J’ai depuis des années, et surtout en prenant mes fonctions de député élu en 2018 combattu cette caste politique et me suis positionné comme le seul candidat indépendant avec un programme de réformes visant à l’édification d’un état moderne, déconfessionnalisé, et efficace en insistant sur le rôle primordial de l’économie, programme qui se résume en quelques points à appliquer de suite :
- La lutte contre la corruption sous toutes ses formes.
- La mise en œuvre d’une enquête transparente sous supervision internationale sur l’explosion du port de Beyrouth.
- La mise en œuvre d’un audit légal « forensique » sur les comptes de la BDL, des banques et des ministères, à commencer par le ministère de l’énergie et des ressources hydrauliques, le ministère des télécommunications et le ministère des finances.
- La mise en œuvre des réformes nécessaires demandées par la communauté internationale, en vue d’un accord avec le FMI.
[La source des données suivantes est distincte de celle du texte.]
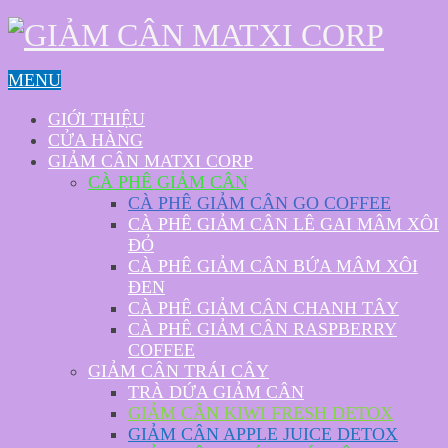
MENU
GIỚI THIỆU
CỬA HÀNG
GIẢM CÂN MATXI CORP
CÀ PHÊ GIẢM CÂN
CÀ PHÊ GIẢM CÂN GO COFFEE
CÀ PHÊ GIẢM CÂN LÊ GAI MÂM XÔI
ĐỎ
CÀ PHÊ GIẢM CÂN BỨA MÂM XÔI
ĐEN
CÀ PHÊ GIẢM CÂN CHANH TÂY
CÀ PHÊ GIẢM CÂN RASPBERRY
COFFEE
GIẢM CÂN TRÁI CÂY
TRÀ DỨA GIẢM CÂN
GIẢM CÂN KIWI FRESH DETOX
GIẢM CÂN APPLE JUICE DETOX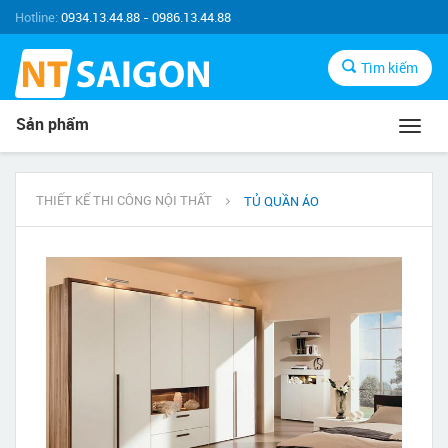
Hotline:
0934.13.44.88 - 0986.13.44.88
Tìm kiếm
Sản phẩm
Toggl
navig
THIẾT KẾ THI CÔNG NỘI THẤT
TỦ QUẦN ÁO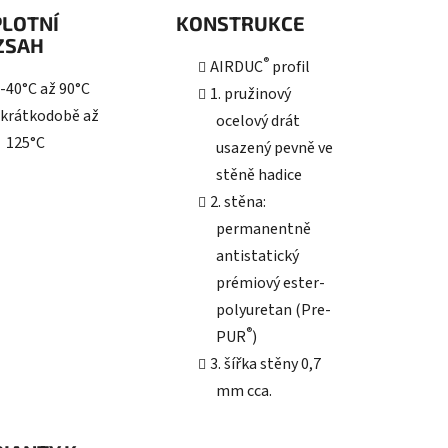
PLOTNÍ
KONSTRUKCE
ZSAH
®
AIRDUC
profil
-40°C až 90°C
1. pružinový
krátkodobě až
ocelový drát
125°C
usazený pevně ve
stěně hadice
2. stěna:
permanentně
antistatický
prémiový ester-
polyuretan (Pre-
®
PUR
)
3. šířka stěny 0,7
mm cca.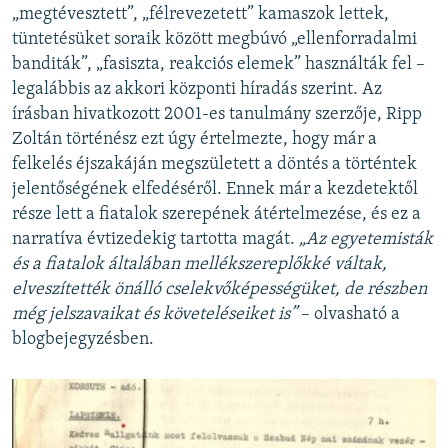
„megtévesztett”, „félrevezetett” kamaszok lettek,
tüntetésüket soraik között megbúvó „ellenforradalmi
banditák”, „fasiszta, reakciós elemek” használták fel –
legalábbis az akkori központi híradás szerint. Az
írásban hivatkozott 2001-es tanulmány szerzője, Ripp
Zoltán történész ezt úgy értelmezte, hogy már a
felkelés éjszakáján megszületett a döntés a történtek
jelentőségének elfedéséről. Ennek már a kezdetektől
része lett a fiatalok szerepének átértelmezése, és ez a
narratíva évtizedekig tartotta magát.
„Az egyetemisták
és a fiatalok általában mellékszereplőkké váltak,
elveszítették önálló cselekvőképességüket, de részben
még jelszavaikat és követeléseiket is”
– olvasható a
blogbejegyzésben.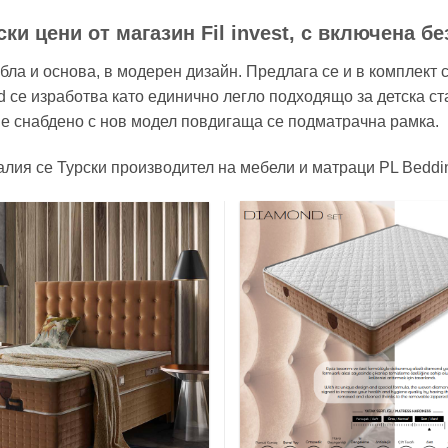
и цени от магазин Fil invest, с включена бе
ла и основа, в модерен дизайн. Предлага се и в комплект 
d се изработва като единично легло подходящо за детска ст
е снабдено с нов модел повдигаща се подматрачна рамка.
алия се Турски производител на мебели и матраци PL Beddi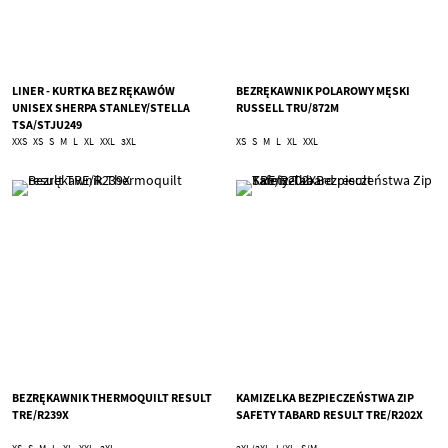
LINER - KURTKA BEZ RĘKAWÓW
BEZRĘKAWNIK POLAROWY MĘSKI
UNISEX SHERPA STANLEY/STELLA
RUSSELL TRU/872M
TSA/STJU249
XXS
XS
S
M
L
XL
XXL
3XL
XS
S
M
L
XL
XXL
BEZRĘKAWNIK THERMOQUILT RESULT
KAMIZELKA BEZPIECZEŃSTWA ZIP
TRE/R239X
SAFETY TABARD RESULT TRE/R202X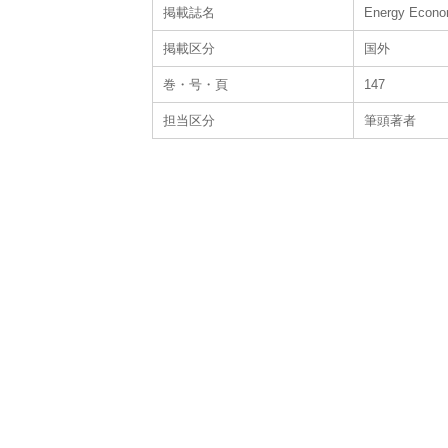
掲載誌名
Energy Econo
掲載区分
国外
巻・号・頁
147
担当区分
筆頭著者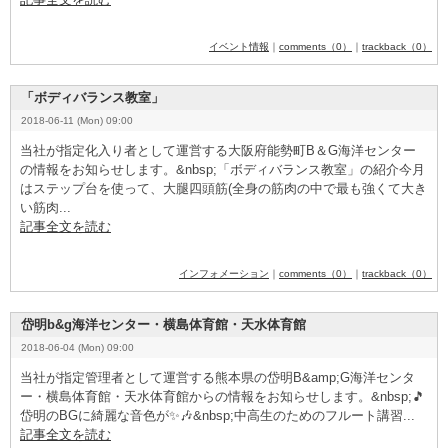
イベント情報
｜
comments（0）
｜
trackback（0）
「ボディバランス教室」
2018-06-11 (Mon) 09:00
当社が指定化入り者として運営する大阪府能勢町B
­＆G
­海洋センター
の情報をお知らせします。&
­n
­b
­s
­p
­;「ボディバランス教室」の紹介今月
はステップ台を使って、大腿四頭筋(全身の筋肉の中で最も強くて大き
い筋肉...
記事全文を読む
インフォメーション
｜
comments（0）
｜
trackback（0）
岱明b&g海洋センター・横島体育館・天水体育館
2018-06-04 (Mon) 09:00
当社が指定管理者として運営する熊本県の岱明B
­&
­a
­m
­p
­;G
­海洋センタ
ー・横島体育館・天水体育館からの情報をお知らせします。&
­n
­b
­s
­p
­;🎵
岱明のB
­G
­に綺麗な音色が✨🎶&
­n
­b
­s
­p
­;中高生のためのフルート講習...
記事全文を読む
- L’organisation d’élections parlementaires anticipées en vue du changement de la classe politique, et en harmonie avec les revendications du peuple qui demande un changement en profondeur. Aucun membre du gouvernement ne pourrait présenter sa candidature aux élections, y compris le premier ministre, et ceci afin de mener un vrai processus de réformes en complète indépendance.
- Donner une priorité absolue a une solution durable au problème de l’électricité qui a constitué le gouffre financier principal dont souffre l’Etat Libanais, dont la cause est la corruption et la mauvaise gouvernance.
- La mise en œuvre d’un plan global et immédiat pour la reconstruction de la ville suite a l’explosion.
- Demander à des agences spécialisées de mener des études d’évaluation des avoirs et des actifs des entreprises liées à l’Etat dans le but d’estimer leur valeur réelle après avoir changé leur mode de gestion et les avoir remis en mode profitable et leur valeur réévaluée en vue de réaliser des partenariats public-privés.
Depuis de nombreuses années, j’ai milité pour la création d’un Etat moderne, et pour une réforme des administrations en proposant un programme global ou l’économie en constitue la pierre angulaire et l’éducation le moteur principal qui pourra redonner au Liban son rôle central en Méditerranée. Le Liban, tel son symbole de résilience « le Phénix » renaitra de ses cendres pour redevenir le pôle d’excellence en Méditerranée avec ses universités, ses centres hospitaliers, son système bancaire réformé et moderne, ses starts -ups, ses talents créatifs dans les médias, la mode, la gastronomie, et surtout dans les secteurs de l’innovation et de l’intelligence artificielle. J’ai anticipé depuis quelques années avec la création du centre pour l’innovation à la Lebanese American University (LAU) .
Je suis sûr que débarrassé de la classe politique actuelle, et en apportant les réformes drastiques nécessaires aux administrations de l’Etat, et avec l’aide de la communauté internationale accourue au chevet du Liban, avec en tête la France sous la présidence de Monsieur Macron qui le premier a demandé ces réformes pour pouvoir actionner les aides nécessaires, le Liban renaîtra et reprendra son rôle en Méditerranée. Et comme l’a si bien dit Nadia Tueni, dont les paroles sont reprises et affichées sur les panneaux de la ville : Beyrouth mille fois morte, mille fois reconstruite.